Learning to Route Queries Across Knowledge Bases for Step-wise Retrieval-Augmented Reasoning
Chunyi Peng, Zhipeng Xu, Zhenghao Liu, Yishan Li, Yukun Yan, Shuo Wang, Zhiyuan Liu, Yu Gu, Minghe Yu, Ge Yu, Maosong Sun
TL;DR
This work tackles the rigidity of fixed retrieval in multimodal retrieval-augmented reasoning by introducing R1-Router, which enables LLMs to decide when and where to retrieve knowledge across diverse KBs in a stepwise fashion. It couples this with Step-GRPO, a reinforcement learning objective that provides step-specific rewards to optimize both intermediate querying and final answers within a reasoning trajectory.
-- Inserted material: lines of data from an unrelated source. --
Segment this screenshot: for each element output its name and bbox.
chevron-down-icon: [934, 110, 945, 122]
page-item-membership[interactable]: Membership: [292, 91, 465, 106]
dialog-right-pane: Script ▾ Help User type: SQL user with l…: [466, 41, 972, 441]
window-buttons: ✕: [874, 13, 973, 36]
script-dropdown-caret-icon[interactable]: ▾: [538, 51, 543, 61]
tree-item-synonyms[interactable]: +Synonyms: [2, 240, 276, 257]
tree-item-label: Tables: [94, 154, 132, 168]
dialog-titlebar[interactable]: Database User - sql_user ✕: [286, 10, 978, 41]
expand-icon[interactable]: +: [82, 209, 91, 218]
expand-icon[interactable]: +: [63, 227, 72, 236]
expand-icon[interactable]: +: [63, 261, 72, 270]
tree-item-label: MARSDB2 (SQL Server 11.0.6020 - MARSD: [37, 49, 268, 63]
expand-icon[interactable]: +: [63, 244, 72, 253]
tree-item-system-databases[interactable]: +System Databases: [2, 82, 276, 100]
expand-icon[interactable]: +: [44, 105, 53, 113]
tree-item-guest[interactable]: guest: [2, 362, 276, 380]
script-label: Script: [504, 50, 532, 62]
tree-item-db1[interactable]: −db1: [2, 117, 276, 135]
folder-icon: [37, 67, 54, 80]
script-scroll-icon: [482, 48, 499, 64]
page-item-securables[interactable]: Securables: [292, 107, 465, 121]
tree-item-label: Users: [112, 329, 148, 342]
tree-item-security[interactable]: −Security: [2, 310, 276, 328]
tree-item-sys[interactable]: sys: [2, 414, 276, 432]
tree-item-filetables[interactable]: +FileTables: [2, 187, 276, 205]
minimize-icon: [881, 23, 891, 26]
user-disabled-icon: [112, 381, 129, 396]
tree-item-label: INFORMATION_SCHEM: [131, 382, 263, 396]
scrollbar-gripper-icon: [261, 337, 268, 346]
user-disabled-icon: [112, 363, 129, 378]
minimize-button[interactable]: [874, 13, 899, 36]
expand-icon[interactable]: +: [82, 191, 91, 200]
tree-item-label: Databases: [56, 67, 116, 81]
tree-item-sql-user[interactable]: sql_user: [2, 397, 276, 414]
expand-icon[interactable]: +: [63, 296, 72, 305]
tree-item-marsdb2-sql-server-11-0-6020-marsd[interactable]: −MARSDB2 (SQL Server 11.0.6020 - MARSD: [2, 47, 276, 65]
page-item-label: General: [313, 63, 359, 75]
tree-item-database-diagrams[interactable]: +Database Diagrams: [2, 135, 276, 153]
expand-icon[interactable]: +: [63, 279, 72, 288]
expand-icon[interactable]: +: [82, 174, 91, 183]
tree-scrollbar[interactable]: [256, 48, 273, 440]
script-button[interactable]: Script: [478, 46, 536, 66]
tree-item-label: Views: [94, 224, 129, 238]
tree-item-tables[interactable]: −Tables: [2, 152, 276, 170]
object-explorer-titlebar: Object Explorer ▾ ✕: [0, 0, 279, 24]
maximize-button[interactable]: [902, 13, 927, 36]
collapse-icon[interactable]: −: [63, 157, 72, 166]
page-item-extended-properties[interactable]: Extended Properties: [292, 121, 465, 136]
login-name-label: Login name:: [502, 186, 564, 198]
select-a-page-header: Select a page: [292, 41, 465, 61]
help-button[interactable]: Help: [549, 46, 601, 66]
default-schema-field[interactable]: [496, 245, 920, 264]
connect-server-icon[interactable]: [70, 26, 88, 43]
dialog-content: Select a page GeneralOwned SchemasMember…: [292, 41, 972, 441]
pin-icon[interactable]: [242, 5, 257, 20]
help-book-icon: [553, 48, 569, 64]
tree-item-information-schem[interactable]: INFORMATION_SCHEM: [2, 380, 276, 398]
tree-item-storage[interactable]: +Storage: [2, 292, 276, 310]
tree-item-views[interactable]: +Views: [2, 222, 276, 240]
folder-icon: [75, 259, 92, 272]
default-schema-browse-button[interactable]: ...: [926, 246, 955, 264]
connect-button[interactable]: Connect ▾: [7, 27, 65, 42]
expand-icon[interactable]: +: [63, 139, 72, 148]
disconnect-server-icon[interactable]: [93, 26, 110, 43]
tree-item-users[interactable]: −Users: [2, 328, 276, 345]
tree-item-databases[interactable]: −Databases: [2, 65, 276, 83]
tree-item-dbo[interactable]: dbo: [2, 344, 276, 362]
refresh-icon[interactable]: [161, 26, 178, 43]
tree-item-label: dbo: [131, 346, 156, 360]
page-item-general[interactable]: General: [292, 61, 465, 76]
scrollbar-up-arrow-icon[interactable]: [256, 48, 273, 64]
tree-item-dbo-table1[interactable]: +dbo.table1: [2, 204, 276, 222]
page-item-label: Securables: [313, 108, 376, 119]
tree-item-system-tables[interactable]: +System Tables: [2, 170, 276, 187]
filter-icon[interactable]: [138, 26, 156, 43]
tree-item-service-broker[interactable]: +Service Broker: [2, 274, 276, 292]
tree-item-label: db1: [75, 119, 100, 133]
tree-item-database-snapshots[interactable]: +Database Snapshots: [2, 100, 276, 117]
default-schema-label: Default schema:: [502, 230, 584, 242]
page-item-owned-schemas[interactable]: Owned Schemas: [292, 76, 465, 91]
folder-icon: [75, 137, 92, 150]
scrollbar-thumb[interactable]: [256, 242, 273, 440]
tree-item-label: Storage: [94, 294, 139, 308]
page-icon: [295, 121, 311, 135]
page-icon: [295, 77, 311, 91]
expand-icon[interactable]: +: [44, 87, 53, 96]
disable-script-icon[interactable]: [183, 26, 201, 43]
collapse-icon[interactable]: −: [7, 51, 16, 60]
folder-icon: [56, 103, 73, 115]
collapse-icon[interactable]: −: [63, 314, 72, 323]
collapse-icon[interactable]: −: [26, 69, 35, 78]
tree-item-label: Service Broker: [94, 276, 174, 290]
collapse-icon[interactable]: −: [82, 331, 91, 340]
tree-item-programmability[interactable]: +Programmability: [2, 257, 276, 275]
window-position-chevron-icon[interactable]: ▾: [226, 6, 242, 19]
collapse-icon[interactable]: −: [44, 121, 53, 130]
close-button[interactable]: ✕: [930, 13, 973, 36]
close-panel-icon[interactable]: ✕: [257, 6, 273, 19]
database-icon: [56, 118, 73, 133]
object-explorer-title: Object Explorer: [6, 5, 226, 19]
Empirical results across Text, Visual, and Table QA show about a 7% average improvement over strong baselines, with notable gains from adaptive KB routing and more efficient use of diverse knowledge sources. The findings demonstrate the potential for generalizable, reasoning-driven RAG systems that dynamically coordinate information from heterogeneous knowledge bases to tackle complex, multimodal questions.
Abstract
Multimodal Retrieval-Augmented Generation (MRAG) has shown promise in mitigating hallucinations in Multimodal Large Language Models (MLLMs) by incorporating external knowledge during generation. Existing MRAG methods typically adopt a static retrieval pipeline that fetches relevant information from multiple Knowledge Bases (KBs), followed by a refinement step. However, these approaches overlook the reasoning and planning capabilities of MLLMs to dynamically determine how to interact with different KBs during the reasoning process. To address this limitation, we propose R1-Router, a novel MRAG framework that learns to decide when and where to retrieve knowledge based on the evolving reasoning state. Specifically, R1-Router can generate follow-up queries according to the current reasoning step, routing these intermediate queries to the most suitable KB, and integrating external knowledge into a coherent reasoning trajectory to answer the original query. Furthermore, we introduce Step-wise Group Relative Policy Optimization (Step-GRPO), a tailored reinforcement learning algorithm that assigns step-specific rewards to optimize the reasoning behavior of MLLMs. Experimental results on various open-domain QA benchmarks across multiple modalities demonstrate that R1-Router outperforms baseline models by over 7%. Further analysis shows that R1-Router can adaptively and effectively leverage diverse KBs, reducing unnecessary retrievals and improving both efficiency and accuracy.